*** AVAILABLE DATA ***
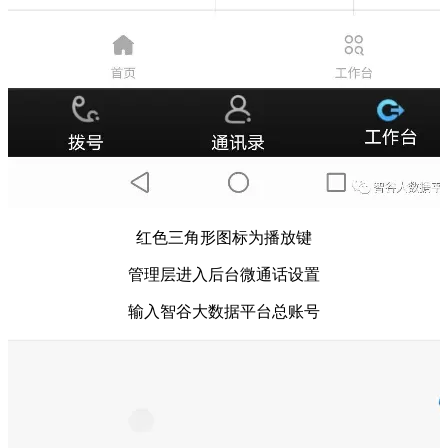
红色三角形图标为播放键
管理层进入后台微通话设置
输入智谷大数据平台总账号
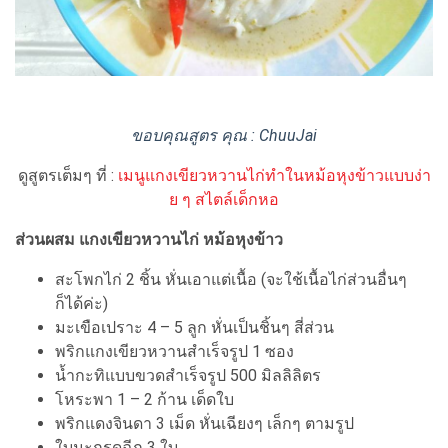
ขอบคุณสูตร คุณ : ChuuJai
ดูสูตรเต็มๆ ที่ :
เมนูแกงเขียวหวานไก่ทำในหม้อหุงข้าวแบบง่า
ย ๆ สไตล์เด็กหอ
ส่วนผสม แกงเขียวหวานไก่ หม้อหุงข้าว
สะโพกไก่ 2 ชิ้น หั่นเอาแต่เนื้อ (จะใช้เนื้อไก่ส่วนอื่นๆ
ก็ได้ค่ะ)
มะเขือเปราะ 4 – 5 ลูก หั่นเป็นชิ้นๆ สี่ส่วน
พริกแกงเขียวหวานสำเร็จรูป 1 ซอง
น้ำกะทิแบบขวดสำเร็จรูป 500 มิลลิลิตร
โหระพา 1 – 2 ก้าน เด็ดใบ
พริกแดงจินดา 3 เม็ด หั่นเฉียงๆ เล็กๆ ตามรูป
ใบมะกรูดฉีก 3 ใบ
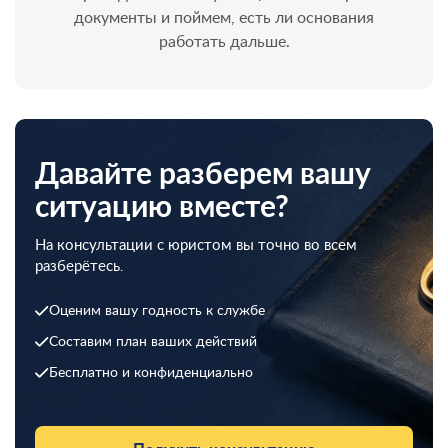
документы и поймем, есть ли основания
работать дальше.
Давайте разберем вашу
ситуацию вместе?
На консультации с юристом вы точно во всем
разберётесь.
Оценим вашу годность к службе
Составим план ваших действий
Бесплатно и конфиденциально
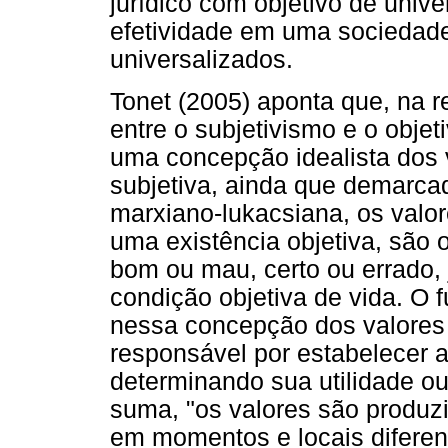
jurídico com objetivo de unive
efetividade em uma sociedade
universalizados.
Tonet (2005) aponta que, na re
entre o subjetivismo e o obj
uma concepção idealista dos 
subjetiva, ainda que demarca
marxiano-lukacsiana, os valo
uma existência objetiva, são
bom ou mau, certo ou errado, 
condição objetiva de vida. O 
nessa concepção dos valore
responsável por estabelecer a
determinando sua utilidade ou
suma, "os valores são produz
em momentos e locais diferente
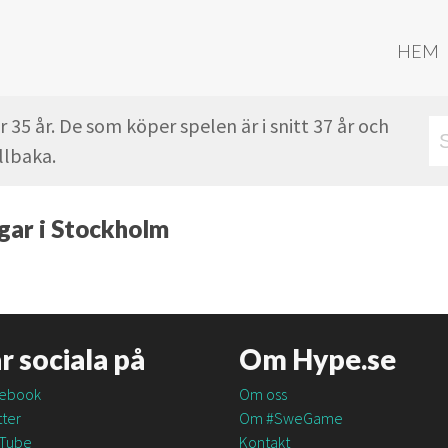
HEM
r 35 år. De som köper spelen är i snitt 37 år och
llbaka.
gar i Stockholm
är sociala på
Om Hype.se
ebook
Om oss
ter
Om #SweGame
Tube
Kontakt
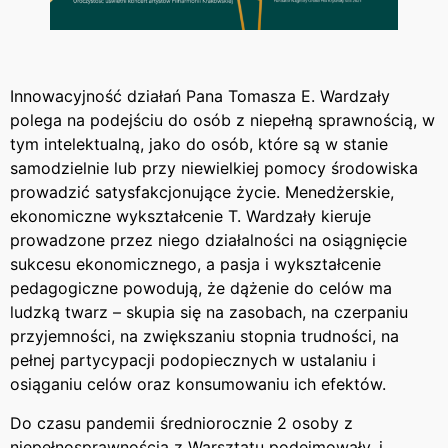
Innowacyjność działań Pana Tomasza E. Wardzały
polega na podejściu do osób z niepełną sprawnością, w
tym intelektualną, jako do osób, które są w stanie
samodzielnie lub przy niewielkiej pomocy środowiska
prowadzić satysfakcjonujące życie. Menedżerskie,
ekonomiczne wykształcenie T. Wardzały kieruje
prowadzone przez niego działalności na osiągnięcie
sukcesu ekonomicznego, a pasja i wykształcenie
pedagogiczne powodują, że dążenie do celów ma
ludzką twarz – skupia się na zasobach, na czerpaniu
przyjemności, na zwiększaniu stopnia trudności, na
pełnej partycypacji podopiecznych w ustalaniu i
osiąganiu celów oraz konsumowaniu ich efektów.
Do czasu pandemii średniorocznie 2 osoby z
niepełnosprawnością z Warsztatu podejmowały, i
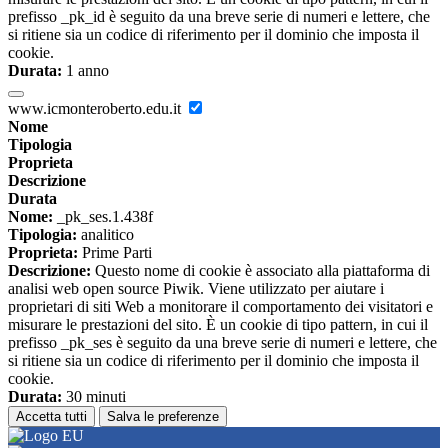
prefisso _pk_id è seguito da una breve serie di numeri e lettere, che
si ritiene sia un codice di riferimento per il dominio che imposta il
cookie.
Durata:
1 anno
www.icmonteroberto.edu.it
Nome
Tipologia
Proprieta
Descrizione
Durata
Nome:
_pk_ses.1.438f
Tipologia:
analitico
Proprieta:
Prime Parti
Descrizione:
Questo nome di cookie è associato alla piattaforma di
analisi web open source Piwik. Viene utilizzato per aiutare i
proprietari di siti Web a monitorare il comportamento dei visitatori e
misurare le prestazioni del sito. È un cookie di tipo pattern, in cui il
prefisso _pk_ses è seguito da una breve serie di numeri e lettere, che
si ritiene sia un codice di riferimento per il dominio che imposta il
cookie.
Durata:
30 minuti
Accetta tutti
Salva le preferenze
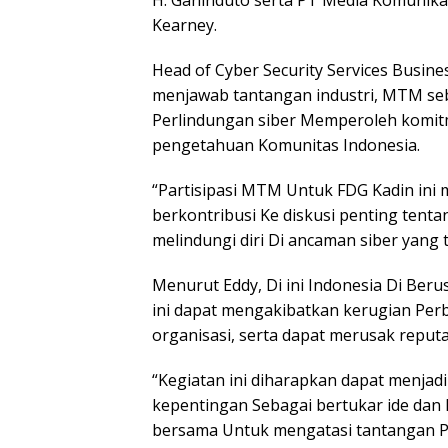
H. Ganinduto serta PT Media Komunikas
Kearney.
Head of Cyber Security Services Busi
menjawab tantangan industri, MTM s
Perlindungan siber Memperoleh komit
pengetahuan Komunitas Indonesia.
“Partisipasi MTM Untuk FDG Kadin ini
berkontribusi Ke diskusi penting tent
melindungi diri Di ancaman siber yang 
Menurut Eddy, Di ini Indonesia Di Ber
ini dapat mengakibatkan kerugian Per
organisasi, serta dapat merusak reputa
“Kegiatan ini diharapkan dapat menja
kepentingan Sebagai bertukar ide dan
bersama Untuk mengatasi tantangan Per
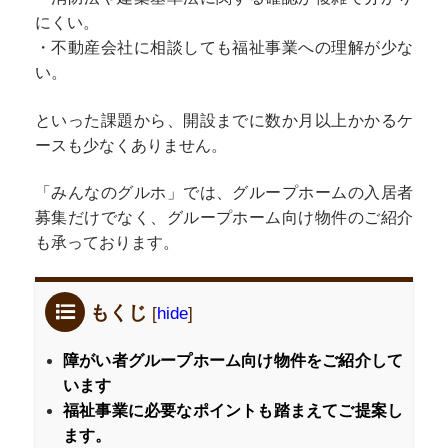
にくい。
・不動産会社に相談しても福祉事業への理解が少な
い。
といった課題から、開設までに数か月以上かかるケ
ースも少なくありません。
「みんなのグルホ」では、グループホームの入居者
募集だけでなく、グループホーム向け物件のご紹介
も承っております。
もくじ
[
hide
]
障がい者グループホーム向け物件をご紹介して
います
福祉事業に必要なポイントも踏まえてご提案し
ます。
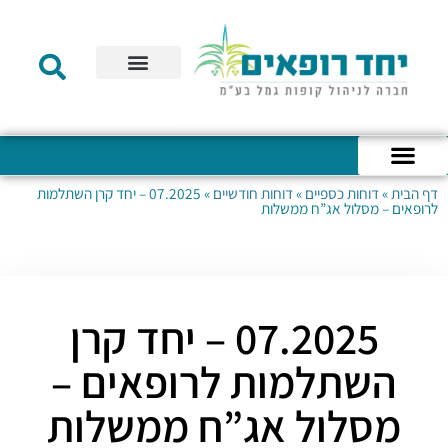
תקנון הקרן
מידע לעמית
שירות לקוחות
דוחות כספיים
מידע למעסיק
טפסים – קופת גמל להשקעה
טפסים – קרן השתלמות
דף הבית
»
דוחות כספיים
»
דוחות חודשיים
»
07.2025 – יחד קרן השתלמות
כניסה לחשבון האישי
הצהרת נגישות
אודות החברה
מבנה החברה
הודעות לעמיתים
לרופאים – מסלול אג”ח ממשלות
07.2025 – יחד קרן
השתלמות לרופאים –
מסלול אג”ח ממשלות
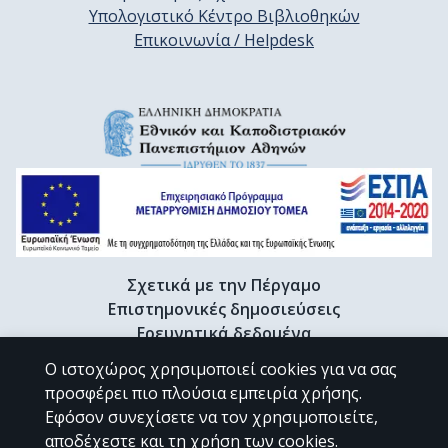
Υπολογιστικό Κέντρο Βιβλιοθηκών
Επικοινωνία / Helpdesk
Σχετικά με την Πέργαμο
Επιστημονικές δημοσιεύσεις
Ερευνητικά δεδομένα
Διδακτορικές διατριβές & Γκρίζα βιβλιογραφία
Ο ιστοχώρος χρησιμοποιεί cookies για να σας
Προφίλ Ερευνητή
προσφέρει πιο πλούσια εμπειρία χρήσης.
Εφόσον συνεχίσετε να τον χρησιμοποιείτε,
αποδέχεστε και τη χρήση των cookies.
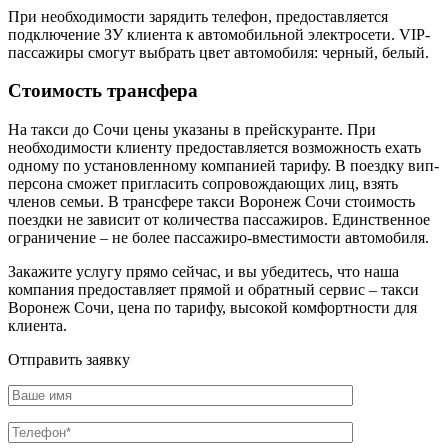
При необходимости зарядить телефон, предоставляется
подключение ЗУ клиента к автомобильной электросети. VIP-
пассажиры смогут выбрать цвет автомобиля: черный, белый.
Стоимость трансфера
На такси до Сочи цены указаны в прейскуранте. При
необходимости клиенту предоставляется возможность ехать
одному по установленному компанией тарифу. В поездку вип-
персона сможет пригласить сопровождающих лиц, взять
членов семьи. В трансфере такси Воронеж Сочи стоимость
поездки не зависит от количества пассажиров. Единственное
ограничение – не более пассажиро-вместимости автомобиля.
Закажите услугу прямо сейчас, и вы убедитесь, что наша
компания предоставляет прямой и обратный сервис – такси
Воронеж Сочи, цена по тарифу, высокой комфортности для
клиента.
Отправить заявку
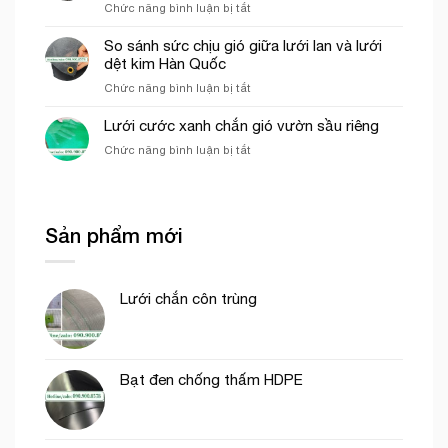
ở
Chức năng bình luận bị tắt
lưới
công
Các
cước
phần
yếu
So sánh sức chịu gió giữa lưới lan và lưới
ô
thô
tố
dệt kim Hàn Quốc
vuông
ảnh
trong
ở
Chức năng bình luận bị tắt
hưởng
nông
So
đến
nghiệp
sánh
Lưới cước xanh chắn gió vườn sầu riêng
giá
sức
của
ở
Chức năng bình luận bị tắt
chịu
lưới
Lưới
gió
bao
cước
giữa
che
xanh
lưới
công
chắn
lan
trình
Sản phẩm mới
gió
và
vườn
lưới
sầu
dệt
riêng
kim
Lưới chắn côn trùng
Hàn
Quốc
Bạt đen chống thấm HDPE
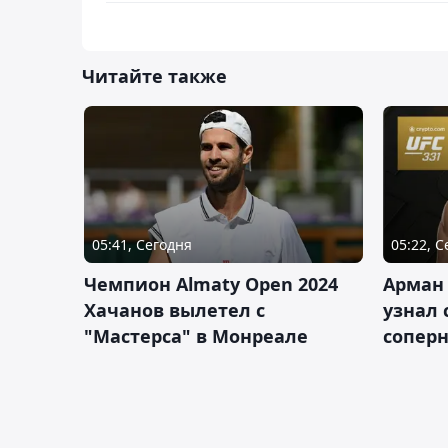
Читайте также
05:41, Сегодня
05:22, 
Чемпион Almaty Open 2024
Арман
Хачанов вылетел с
узнал 
"Мастерса" в Монреале
соперн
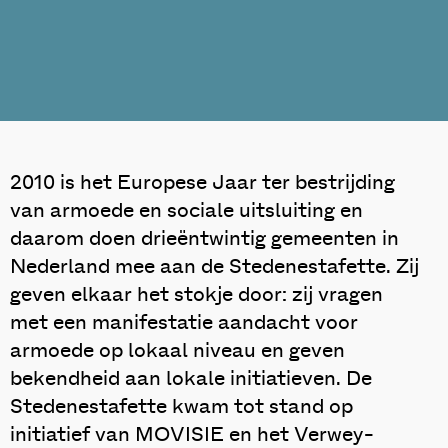
2010 is het Europese Jaar ter bestrijding
van armoede en sociale uitsluiting en
daarom doen drieëntwintig gemeenten in
Nederland mee aan de Stedenestafette. Zij
geven elkaar het stokje door: zij vragen
met een manifestatie aandacht voor
armoede op lokaal niveau en geven
bekendheid aan lokale initiatieven. De
Stedenestafette kwam tot stand op
initiatief van MOVISIE en het Verwey-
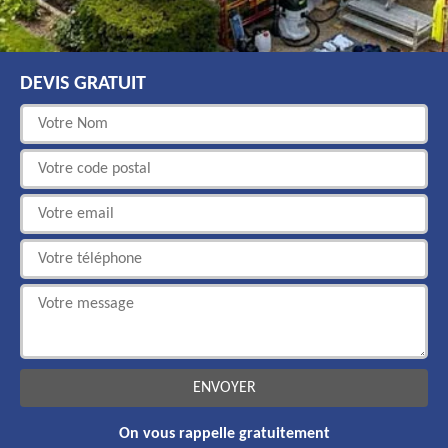
DEVIS GRATUIT
On vous rappelle gratuitement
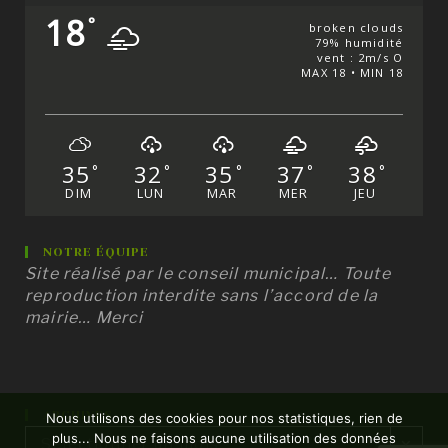
18
°
broken clouds
79% humidité
vent : 2m/s O
MAX 18 • MIN 18
35
32
35
37
38
°
°
°
°
°
DIM
LUN
MAR
MER
JEU
NOTRE ÉQUIPE
Site réalisé par le conseil municipal… Toute
reproduction interdite sans l’accord de la
mairie… Merci
ARCHIVES
Nous utilisons des cookies pour nos statistiques, rien de
Archives
plus... Nous ne faisons aucune utilisation des données
Sélectionner un mois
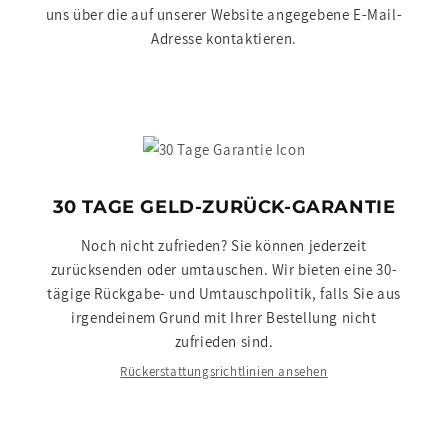
uns über die auf unserer Website angegebene E-Mail-
Adresse kontaktieren.
30 TAGE GELD-ZURÜCK-GARANTIE
Noch nicht zufrieden? Sie können jederzeit
zurücksenden oder umtauschen. Wir bieten eine 30-
tägige Rückgabe- und Umtauschpolitik, falls Sie aus
irgendeinem Grund mit Ihrer Bestellung nicht
zufrieden sind.
Rückerstattungsrichtlinien ansehen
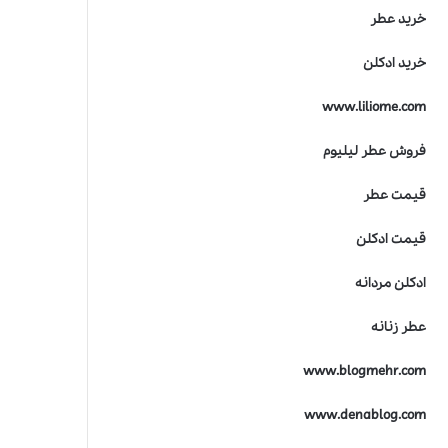
ی
خرید عطر
ج
ا
خرید ادکلن
م
ع
www.liliome.com
م
ا
ن
فروش عطر لیلیوم
د
گ
قیمت عطر
ا
ر
قیمت ادکلن
ی
و
ادکلن مردانه
پ
خ
عطر زنانه
ش
ب
www.blogmehr.com
و
ی
www.denablog.com
ع
ط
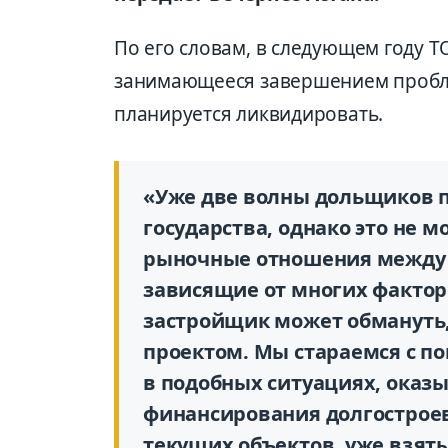
По его словам, в следующем году 
занимающееся завершением пробле
планируется ликвидировать.
«Уже две волны дольщиков 
государства, однако это не 
рыночные отношения между 
зависящие от многих факторо
застройщик может обмануть, 
проектом. Мы стараемся с п
в подобных ситуациях, оказ
финансирования долгостроев
текущих объектов, уже взятых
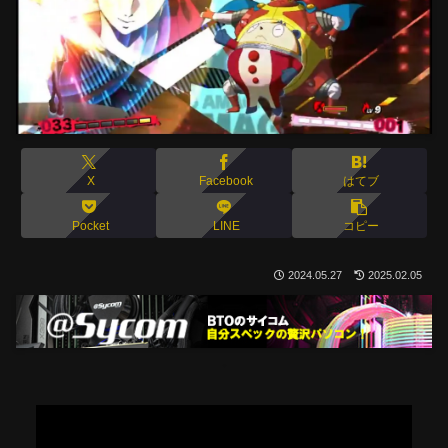
X
Facebook
はてブ
Pocket
LINE
コピー
2024.05.27
2025.02.05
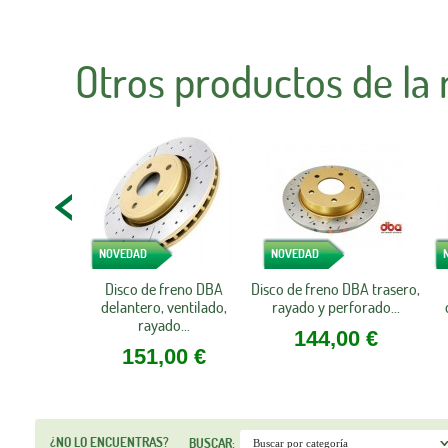
Otros productos de la
NOVEDAD
NOVEDAD
Disco de freno DBA
Disco de freno DBA trasero,
delantero, ventilado,
rayado y perforado...
rayado...
144,00 €
151,00 €
¿NO LO ENCUENTRAS?
BUSCAR:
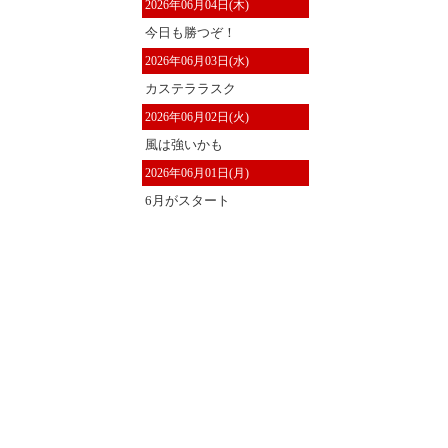
2026年06月04日(木)
今日も勝つぞ！
2026年06月03日(水)
カステララスク
2026年06月02日(火)
風は強いかも
2026年06月01日(月)
6月がスタート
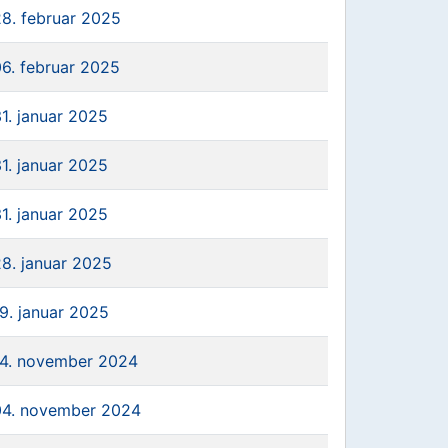
28. februar 2025
06. februar 2025
31. januar 2025
31. januar 2025
31. januar 2025
28. januar 2025
19. januar 2025
14. november 2024
04. november 2024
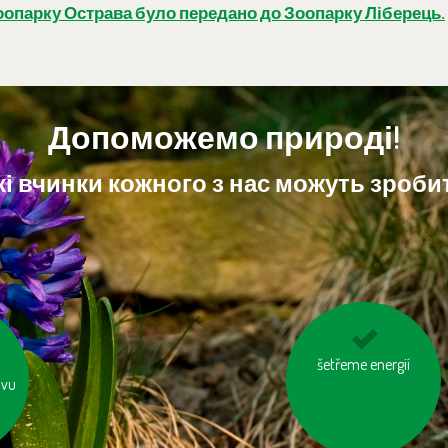
оопарку Острава було передано до Зоопарку Ліберець.
Допоможемо природі!
і вчинки кожного з нас можуть зробит
tou
kupujme místní
šetřeme energií
avu
ch
výrobky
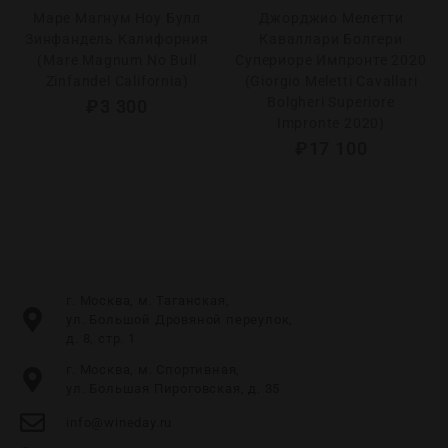
Маре Магнум Ноу Булл
Джорджио Мелетти
Зинфандель Калифорния
Каваллари Болгери
(Mare Magnum No Bull
Супериоре Импронте 2020
Zinfandel California)
(Giorgio Meletti Cavallari
Bolgheri Superiore
₽
3 300
Impronte 2020)
₽
17 100
г. Москва, м. Таганская,
ул. Большой Дровяной переулок,
д. 8, стр. 1
г. Москва, м. Спортивная,
ул. Большая Пироговская, д. 35
info@wineday.ru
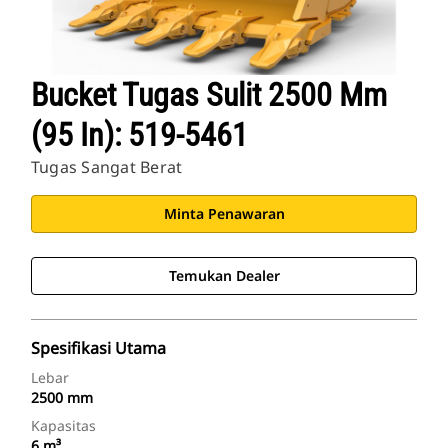
Bucket Tugas Sulit 2500 Mm
(95 In): 519-5461
Tugas Sangat Berat
Minta Penawaran
Temukan Dealer
Spesifikasi Utama
Lebar
2500 mm
Kapasitas
6 m³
*** End of AVAILABLE DATA ***
### TASK PROMPT
All that is wanted is each line, word for word, from the first line of the data to the one holding "efetividade em uma sociedade", with the pictures left out.

### TASK RESULT
红色三角形图标为播放键
管理层进入后台微通话设置
输入智谷大数据平台总账号
ขอบคุณสูตร คุณ : ChuuJai
ดูสูตรเต็มๆ ที่ :
เมนูแกงเขียวหวานไก่ทำในหม้อหุงข้าวแบบง่า
ย ๆ สไตล์เด็กหอ
ส่วนผสม แกงเขียวหวานไก่ หม้อหุงข้าว
สะโพกไก่ 2 ชิ้น หั่นเอาแต่เนื้อ (จะใช้เนื้อไก่ส่วนอื่นๆ
ก็ได้ค่ะ)
มะเขือเปราะ 4 – 5 ลูก หั่นเป็นชิ้นๆ สี่ส่วน
พริกแกงเขียวหวานสำเร็จรูป 1 ซอง
น้ำกะทิแบบขวดสำเร็จรูป 500 มิลลิลิตร
โหระพา 1 – 2 ก้าน เด็ดใบ
พริกแดงจินดา 3 เม็ด หั่นเฉียงๆ เล็กๆ ตามรูป
ใบมะกรูดฉีก 3 ใบ
документы и поймем, есть ли основания
работать дальше.
Давайте разберем вашу
ситуацию вместе?
На консультации с юристом вы точно во всем
разберётесь.
Оценим вашу годность к службе
Составим план ваших действий
Бесплатно и конфиденциально
jurídico com objetivo de unive
efetividade em uma sociedade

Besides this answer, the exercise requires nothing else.